I always use dust to get a nice smoked flavor.  As Al said, the cheese should mello out some.  If it is still too smokey, maybe cut the exposed edges off?


----------



## TNJAKE (Feb 1, 2021)

Also make sure you have very good airflow in your smoker


----------



## Brokenhandle (Feb 1, 2021)

It will mellow out. I recently smoked some cheese for 4 hours using apple pellets,  fridge smelled amazing!  

Ryan


----------



## 2Mac (Feb 1, 2021)

Brokenhandle said:


> It will mellow out. I recently smoked some cheese for 4 hours using apple pellets,  fridge smelled amazing!
> 
> Ryan


I had to laugh when I read this.
I smoked some a few weeks ago and the beer fridge still smells like smoke.
Every time I go get a beer I get hungry.
Not a bad problem to have lol


----------



## Brokenhandle (Feb 1, 2021)

2Mac said:


> I had to laugh when I read this.
> I smoked some a few weeks ago and the beer fridge still smell like smoke.
> Every time I go get a beer I get hungry.
> Not a bad problem to have lol


Smoked 4 different types of sticks yesterday...had to go stick my nose in the fridge...Oh My! 

Ryan


----------



## zwiller (Feb 1, 2021)

I wasn't happy with my cheese until I switched to dust.  Even an hour on pellets and aging the heck out of it didn't work for me.  Dust was a total game changer.


----------



## bregent (Feb 1, 2021)

zwiller said:


> I wasn't happy with my cheese until I switched to dust.  Even an hour on pellets and aging the heck out of it didn't work for me.  Dust was a total game changer.
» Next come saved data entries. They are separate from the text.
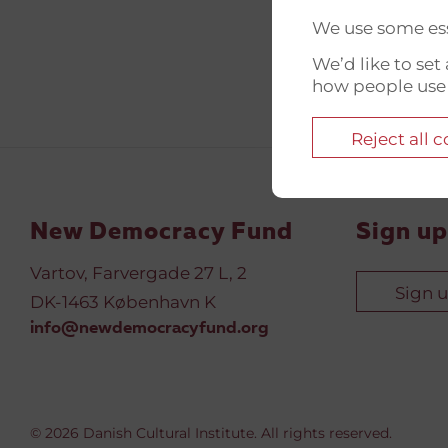
We use some ess
We’d like to se
how people use
Reject all 
New Democracy Fund
Sign up
Vartov, Farvergade 27 L, 2
Sign 
DK-1463 København K
info@newdemocracyfund.org
© 2026 Danish Cultural Institute. All rights reserved.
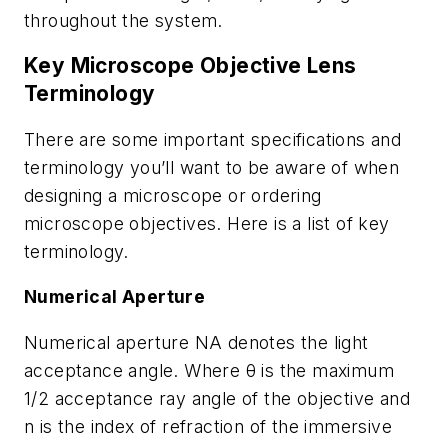
throughout the system.
Key Microscope Objective Lens
Terminology
There are some important specifications and
terminology you’ll want to be aware of when
designing a microscope or ordering
microscope objectives. Here is a list of key
terminology.
Numerical Aperture
Numerical aperture NA denotes the light
acceptance angle. Where θ is the maximum
1/2 acceptance ray angle of the objective and
n is the index of refraction of the immersive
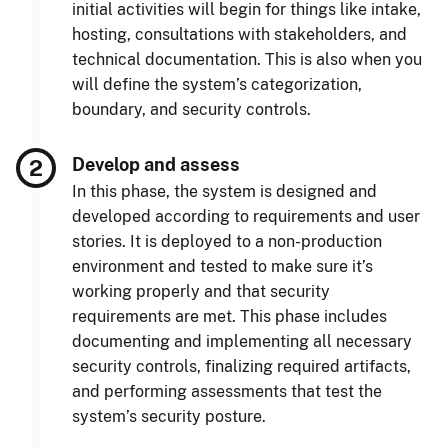
initial activities will begin for things like intake,
hosting, consultations with stakeholders, and
technical documentation. This is also when you
will define the system’s categorization,
boundary, and security controls.
Develop and assess
In this phase, the system is designed and
developed according to requirements and user
stories. It is deployed to a non-production
environment and tested to make sure it’s
working properly and that security
requirements are met. This phase includes
documenting and implementing all necessary
security controls, finalizing required artifacts,
and performing assessments that test the
system’s security posture.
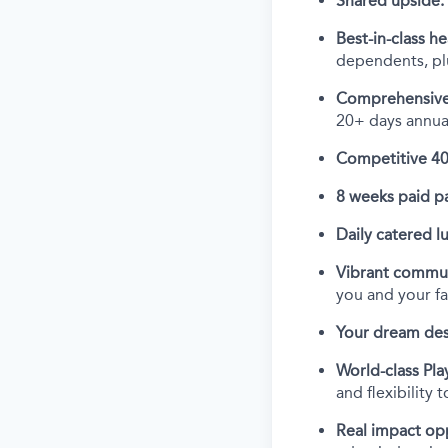
Shared upside:
Best-in-class he
dependents, plu
Comprehensive
20+ days annual
Competitive 40
8 weeks paid pa
Daily catered l
Vibrant commun
you and your f
Your dream des
World-class Play
and flexibility 
Real impact op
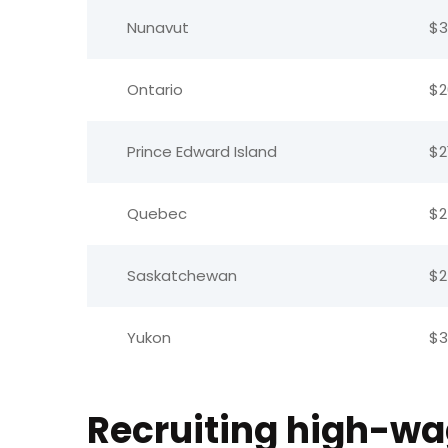
Nunavut
$3
Ontario
$2
Prince Edward Island
$2
Quebec
$2
Saskatchewan
$2
Yukon
$3
Recruiting high-w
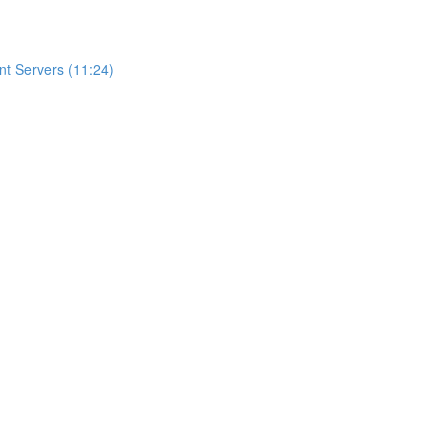
t Servers (11:24)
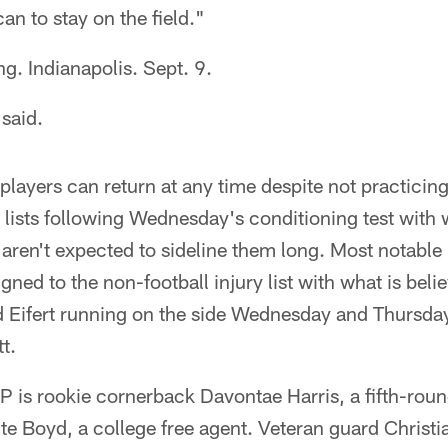
 can to stay on the field."
ng. Indianapolis. Sept. 9.
 said.
r players can return at any time despite not practicin
 lists following Wednesday's conditioning test with 
 aren't expected to sideline them long. Most notable
gned to the non-football injury list with what is belie
d Eifert running on the side Wednesday and Thursday
t.
P is rookie cornerback Davontae Harris, a fifth-roun
e Boyd, a college free agent. Veteran guard Christ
Yep. That's a huge help. Also, a mailbox mod or similar will also help by cleaning the smoke,  increase the draft for better airflow and decreases the chamber temp.  Before making those changes, I had to wait 2-3 weeks before the cheese was edible. Now, it's ready the next day.


----------



## Stemy (Feb 1, 2021)

How do you use dust to smoke and where do you get it from?


----------



## Brokenhandle (Feb 1, 2021)

Stemy said:


> How do you use dust to smoke and where do you get it from?


The dust they are talking about is like the pellets but refined down to dust instead. Burns cooler and not as much smoke. Todd sells it and is a sponsor of the site. Amazen smokers

Ryan


----------



## bill ace 350 (Mar 22, 2021)

Stemy said:


> How do you use dust to smoke and where do you get it from?


Soak your pellets in a bucket of water.  They will disintegrate.  Then you just need to drain the water and dry the mush. Spread it out on screens or trays until dry.

Put in an oven at the lowest setting with door propped open.....

No need to by a dedicated blender or grinder.


----------